## [TASK DETAILS]
Exactly the lines from the one with "Kinder in ihren Kitas spielerisch für dieses" through the end of the records below are to be output, the first and last included, and no others.

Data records
⁂

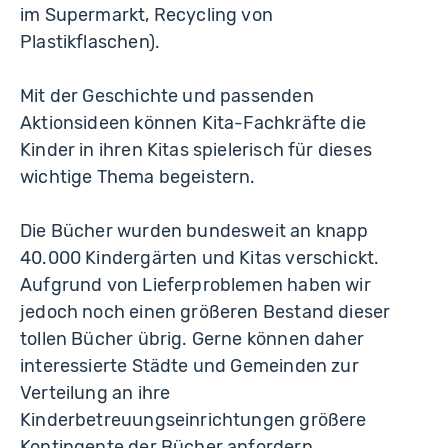
im Supermarkt, Recycling von
Plastikflaschen).
Mit der Geschichte und passenden
Aktionsideen können Kita-Fachkräfte die
Kinder in ihren Kitas spielerisch für dieses
wichtige Thema begeistern.
Die Bücher wurden bundesweit an knapp
40.000 Kindergärten und Kitas verschickt.
Aufgrund von Lieferproblemen haben wir
jedoch noch einen größeren Bestand dieser
tollen Bücher übrig. Gerne können daher
interessierte Städte und Gemeinden zur
Verteilung an ihre
Kinderbetreuungseinrichtungen größere
Kontingente der Bücher anfordern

⁂

## [RESULT OF THIS EXERCISE]
Kinder in ihren Kitas spielerisch für dieses
wichtige Thema begeistern.
Die Bücher wurden bundesweit an knapp
40.000 Kindergärten und Kitas verschickt.
Aufgrund von Lieferproblemen haben wir
jedoch noch einen größeren Bestand dieser
tollen Bücher übrig. Gerne können daher
interessierte Städte und Gemeinden zur
Verteilung an ihre
Kinderbetreuungseinrichtungen größere
Kontingente der Bücher anfordern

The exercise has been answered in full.